The stock market in India is currently facing a cyclical slowdown, with concerns that global factors, particularly President Trump’s economic policies, could exacerbate this trend, causing a more severe downturn. Saurabh Mukherjea, the founder of Marcellus Investment Managers, recently expressed his apprehensions about the market’s trajectory in a podcast with Raj Shamani.
Mukherjea highlighted that India had enjoyed three prosperous years post-COVID, with FY22, FY23, and FY24 standing out as particularly robust periods. However, he noted that it is uncommon for the market to sustain such rapid growth over four consecutive years. Typically, by the fourth year, there is a cyclical slowdown due to limitations in key supply-side factors like labor markets, capital markets, and land markets. This inherent weakness has started to manifest, signaling a potential downturn.
The liquidity crunch in banks has been a critical issue, impacting loan growth significantly. Mukherjea pointed out that the current scenario reflects a supply-side weakness where deposit growth is sluggish, leading to a reduction in loan growth. As individuals withdraw their savings to invest in the stock market, liquidity within the banking system diminishes, creating a precarious imbalance.

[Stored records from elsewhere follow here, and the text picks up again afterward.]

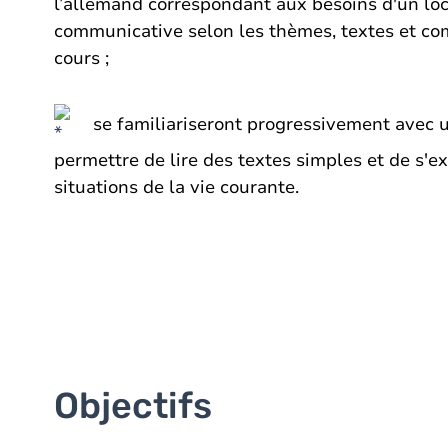
l’allemand correspondant aux besoins d'un lo
communicative selon les thèmes, textes et c
cours ;
se familiariseront progressivement avec u
permettre de lire des textes simples et de s'
situations de la vie courante.
Objectifs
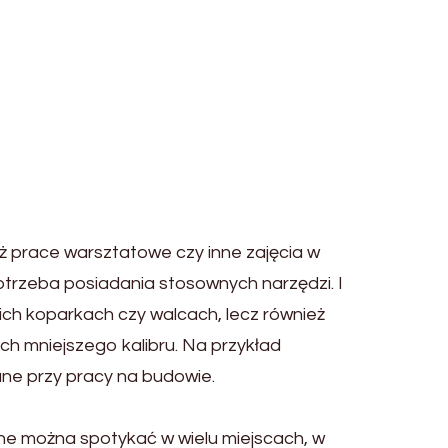
ż prace warsztatowe czy inne zajęcia w
potrzeba posiadania stosownych narzędzi. I
kich koparkach czy walcach, lecz również
ch mniejszego kalibru. Na przykład
ane przy pracy na budowie.
e można spotykać w wielu miejscach, w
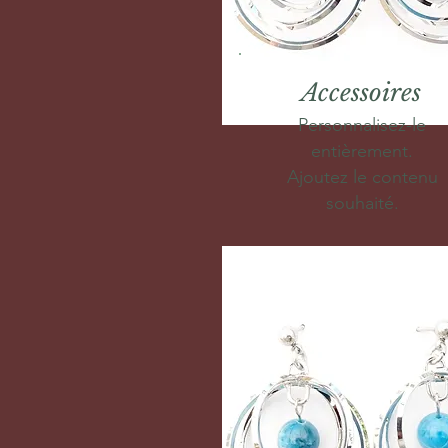
Accessoires
Personnalisez-le
entièrement.
Ajoutez le contenu
souhaité.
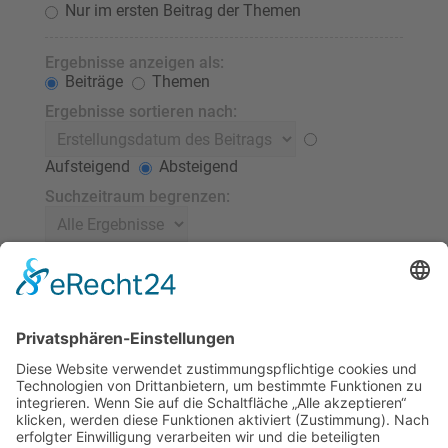
Nur im ersten Beitrag der Themen
Ergebnisse anzeigen als:
Beiträge
Themen
Ergebnisse sortieren nach:
Aufsteigend
Absteigend
Suchzeitraum begrenzen:
Die ersten:
Stelle 0 als Wert ein, damit der komplette Beitrag
angezeigt wird.
Zeichen der Beiträge anzeigen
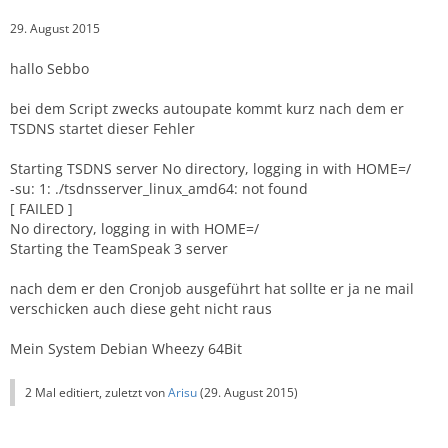
29. August 2015
hallo Sebbo
bei dem Script zwecks autoupate kommt kurz nach dem er
TSDNS startet dieser Fehler
Starting TSDNS server No directory, logging in with HOME=/
-su: 1: ./tsdnsserver_linux_amd64: not found
[ FAILED ]
No directory, logging in with HOME=/
Starting the TeamSpeak 3 server
nach dem er den Cronjob ausgeführt hat sollte er ja ne mail
verschicken auch diese geht nicht raus
Mein System Debian Wheezy 64Bit
2 Mal editiert, zuletzt von
Arisu
(
29. August 2015
)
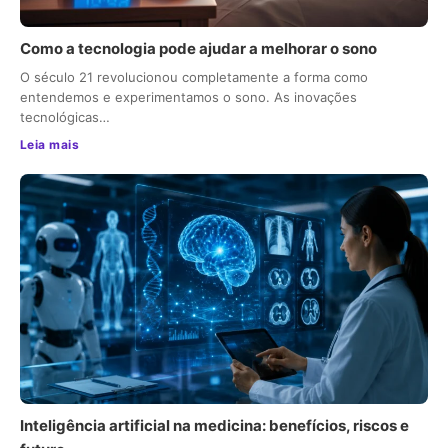
Como a tecnologia pode ajudar a melhorar o sono
O século 21 revolucionou completamente a forma como
entendemos e experimentamos o sono. As inovações
tecnológicas…
Leia mais
Inteligência artificial na medicina: benefícios, riscos e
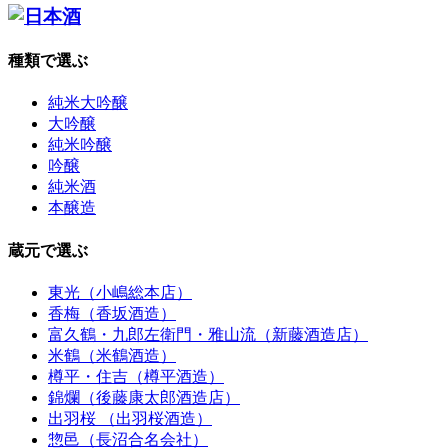
種類で選ぶ
純米大吟醸
大吟醸
純米吟醸
吟醸
純米酒
本醸造
蔵元で選ぶ
東光（小嶋総本店）
香梅（香坂酒造）
富久鶴・九郎左衛門・雅山流（新藤酒造店）
米鶴（米鶴酒造）
樽平・住吉（樽平酒造）
錦爛（後藤康太郎酒造店）
出羽桜 （出羽桜酒造）
惣邑（長沼合名会社）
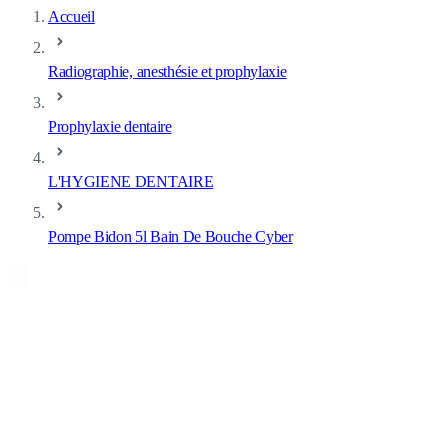
Accueil
Radiographie, anesthésie et prophylaxie
Prophylaxie dentaire
L'HYGIENE DENTAIRE
Pompe Bidon 5l Bain De Bouche Cyber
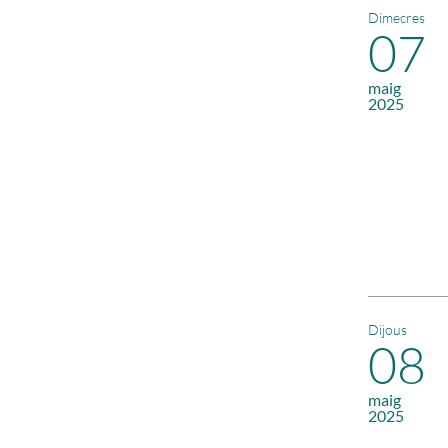
Dimecres
07
maig
2025
Dijous
08
maig
2025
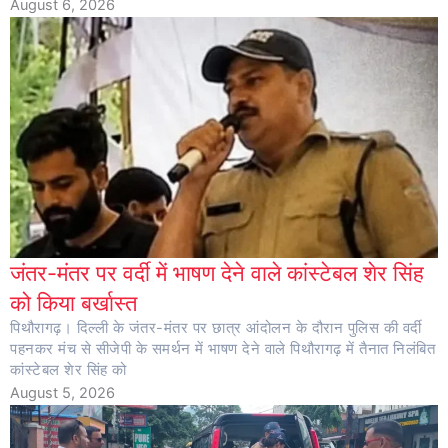
August 6, 2026
जंतर-मंतर पर वर्दी में भाषण देने वाले कांस्टेबल शेर सिंह
को किया बर्खास्त
पिथौरागढ़। दिल्ली के जंतर-मंतर पर छात्र आंदोलन के दौरान पुलिस की वर्दी
पहनकर मंच से सीजेपी के समर्थन में भाषण देने वाले पिथौरागढ़ में तैनात निलंबित
कांस्टेबल शेर सिंह को
August 5, 2026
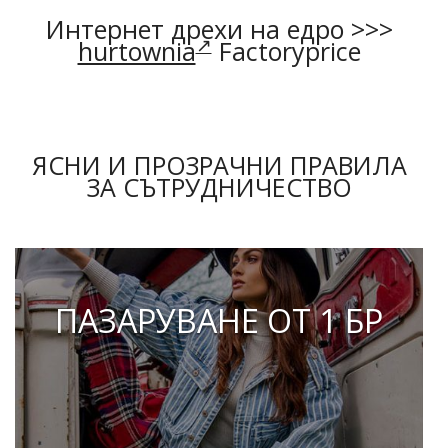
Интернет дрехи на едро >>>
hurtownia
Factoryprice
ЯСНИ И ПРОЗРАЧНИ ПРАВИЛА
ЗА СЪТРУДНИЧЕСТВО
ПАЗАРУВАНЕ ОТ 1 БР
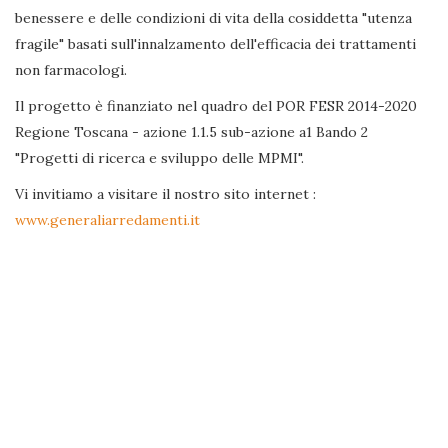
benessere e delle condizioni di vita della cosiddetta "utenza
fragile" basati sull'innalzamento dell'efficacia dei trattamenti
non farmacologi.
Il progetto è finanziato nel quadro del POR FESR 2014-2020
Regione Toscana - azione 1.1.5 sub-azione a1 Bando 2
"Progetti di ricerca e sviluppo delle MPMI".
Vi invitiamo a visitare il nostro sito internet :
www.generaliarredamenti.it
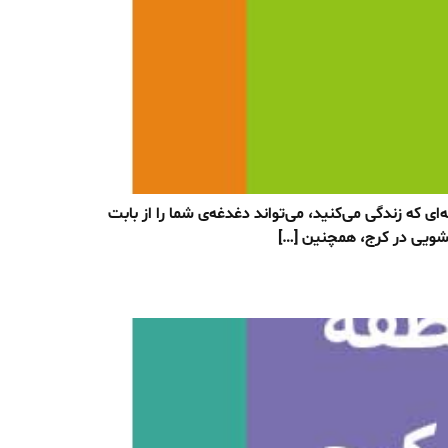
ه زندگی می‌کنید، می‌تواند دغدغه‌ی شما را از بابت
شویی در کرج، همچنین […]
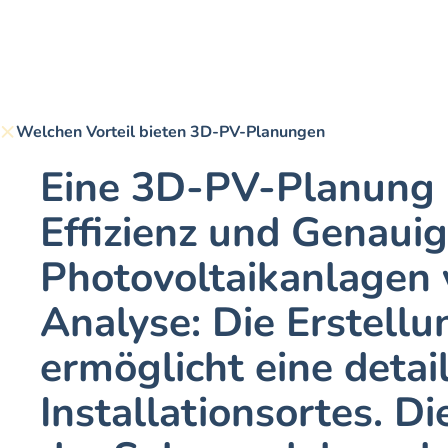
Welchen Vorteil bieten 3D-PV-Planungen
Eine 3D-PV-Planung bi
Effizienz und Genauig
Photovoltaikanlagen 
Analyse: Die Erstellu
ermöglicht eine detai
Installationsortes. Di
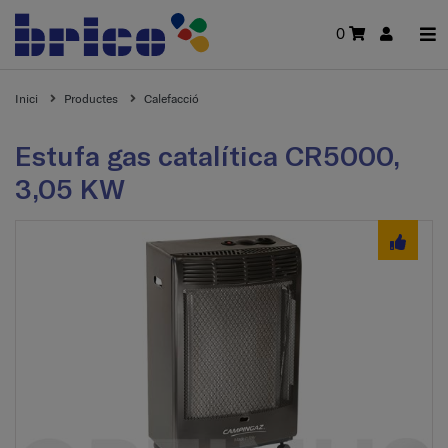
0
Inici
Productes
Calefacció
Estufa gas catalítica CR5000,
3,05 KW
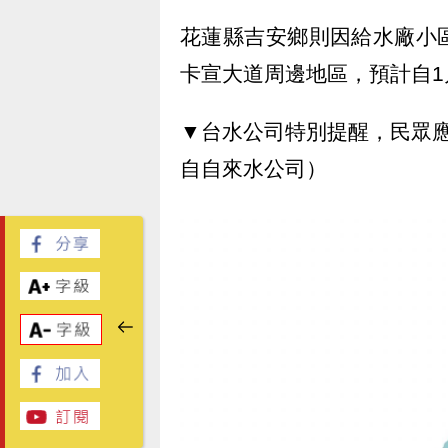
花蓮縣吉安鄉則因給水廠小
卡宣大道周邊地區，預計自1
▼台水公司特別提醒，民眾
自自來水公司）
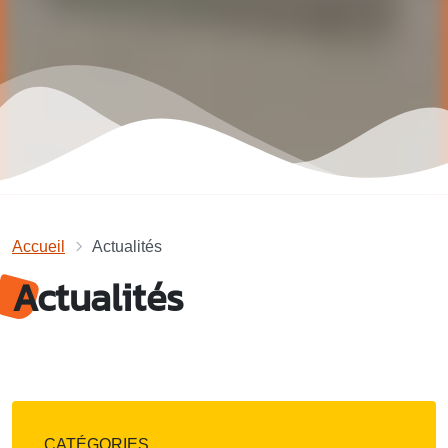
Accueil
Actualités
Actualités
CATÉGORIES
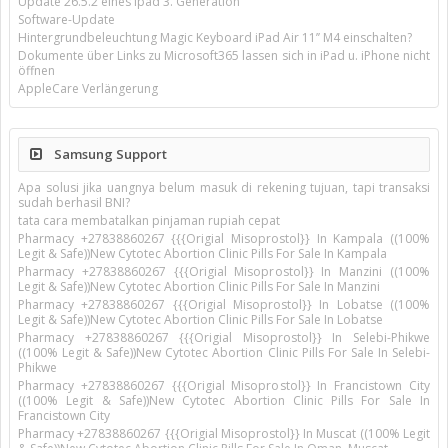
Update 26.5.2 eines ipad 3. Generation
Software-Update
Hintergrundbeleuchtung Magic Keyboard iPad Air 11’’ M4 einschalten?
Dokumente über Links zu Microsoft365 lassen sich in iPad u. iPhone nicht
öffnen
AppleCare Verlängerung
Samsung Support
Apa solusi jika uangnya belum masuk di rekening tujuan, tapi transaksi
sudah berhasil BNI?
tata cara membatalkan pinjaman rupiah cepat
Pharmacy +27838860267 {{{Origial Misoprostol}} In Kampala ((100%
Legit & Safe))New Cytotec Abortion Clinic Pills For Sale In Kampala
Pharmacy +27838860267 {{{Origial Misoprostol}} In Manzini ((100%
Legit & Safe))New Cytotec Abortion Clinic Pills For Sale In Manzini
Pharmacy +27838860267 {{{Origial Misoprostol}} In Lobatse ((100%
Legit & Safe))New Cytotec Abortion Clinic Pills For Sale In Lobatse
Pharmacy +27838860267 {{{Origial Misoprostol}} In Selebi-Phikwe
((100% Legit & Safe))New Cytotec Abortion Clinic Pills For Sale In Selebi-
Phikwe
Pharmacy +27838860267 {{{Origial Misoprostol}} In Francistown City
((100% Legit & Safe))New Cytotec Abortion Clinic Pills For Sale In
Francistown City
Pharmacy +27838860267 {{{Origial Misoprostol}} In Muscat ((100% Legit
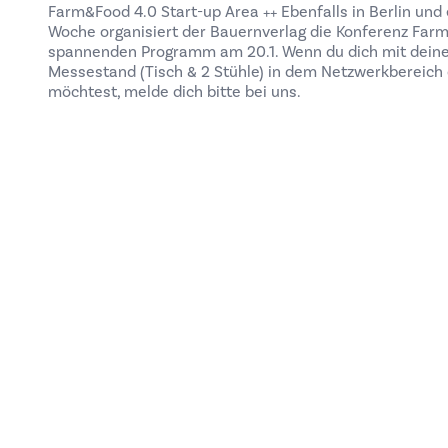
Farm&Food 4.0 Start-up Area ++ Ebenfalls in Berlin und 
Woche organisiert der Bauernverlag die Konferenz Farm
spannenden Programm am 20.1. Wenn du dich mit deine
Messestand (Tisch & 2 Stühle) in dem Netzwerkbereich 
möchtest, melde dich bitte bei uns.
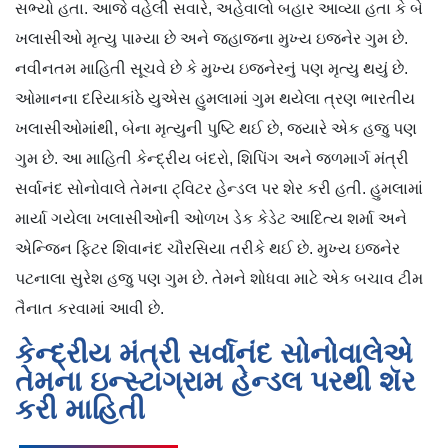
સભ્યો હતા. આજે વહેલી સવારે, અહેવાલો બહાર આવ્યા હતા કે બે
ખલાસીઓ મૃત્યુ પામ્યા છે અને જહાજના મુખ્ય ઇજનેર ગુમ છે.
નવીનતમ માહિતી સૂચવે છે કે મુખ્ય ઇજનેરનું પણ મૃત્યુ થયું છે.
ઓમાનના દરિયાકાંઠે યુએસ હુમલામાં ગુમ થયેલા ત્રણ ભારતીય
ખલાસીઓમાંથી, બેના મૃત્યુની પુષ્ટિ થઈ છે, જ્યારે એક હજુ પણ
ગુમ છે. આ માહિતી કેન્દ્રીય બંદરો, શિપિંગ અને જળમાર્ગ મંત્રી
સર્વાનંદ સોનોવાલે તેમના ટ્વિટર હેન્ડલ પર શેર કરી હતી. હુમલામાં
માર્યા ગયેલા ખલાસીઓની ઓળખ ડેક કેડેટ આદિત્ય શર્મા અને
એન્જિન ફિટર શિવાનંદ ચૌરસિયા તરીકે થઈ છે. મુખ્ય ઇજનેર
પટનાલા સુરેશ હજુ પણ ગુમ છે. તેમને શોધવા માટે એક બચાવ ટીમ
તૈનાત કરવામાં આવી છે.
કેન્દ્રીય મંત્રી સર્વાનંદ સોનોવાલેએ
તેમના ઇન્સ્ટાગ્રામ હેન્ડલ પરથી શૅર
કરી માહિતી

Historically, India has witnessed two types of slowdowns – benign and painful. The benign slowdown, as observed in 2016, entails a temporary pause in growth before a swift recovery. On the other hand, the painful slowdown, reminiscent of the 2012-13 period, involves more prolonged and challenging market conditions. Mukherjea emphasized the impact of a strong dollar on the Indian economy, explaining how the Reserve Bank of India might be forced to tighten liquidity to stabilize the rupee, exacerbating the slowdown.
Of particular concern is the role of Donald Trump’s economic policies in potentially intensifying the market downturn. Mukherjea expressed worry that Trump’s actions to strengthen the dollar through measures like imposing tariffs on other countries could increase the severity of the slowdown in India. The implications of these policies could lead to a more painful correction akin to the challenging period of 2012-13.
The recent performance of the BSE Sensex, which has declined by 13% since October 2024, along with substantial drops in mid- and small-cap indices, has raised alarms among market experts. Jimeet Modi, the Founder & Director of Samco AMC, cautioned that unwinding the five-year bull market might take longer than anticipated due to lingering excesses in certain segments. While some analysts believe that the market is approaching a bottom, the overall sentiment remains cautious.
Despite the prevailing concerns, Mukherjea remains cautiously optimistic, hoping that the slowdown will resemble the more manageable 2016 experience, characterized by a temporary deceleration followed by a swift recovery. However, he emphasized the need to monitor Trump’s policy decisions closely, as any escalation in tariffs or dollar strengthening could pose significant challenges to the market outlook.
In conclusion, while the future trajectory of India’s stock market remains uncertain, it is essential for investors to approach the situation with careful deliberation. The insights shared by experts like Saurabh Mukherjea and Jimeet Modi serve as valuable guidance in navigating the current economic landscape. As developments unfold, seeking advice from qualified financial advisors is crucial in making informed investment decisions in these volatile times.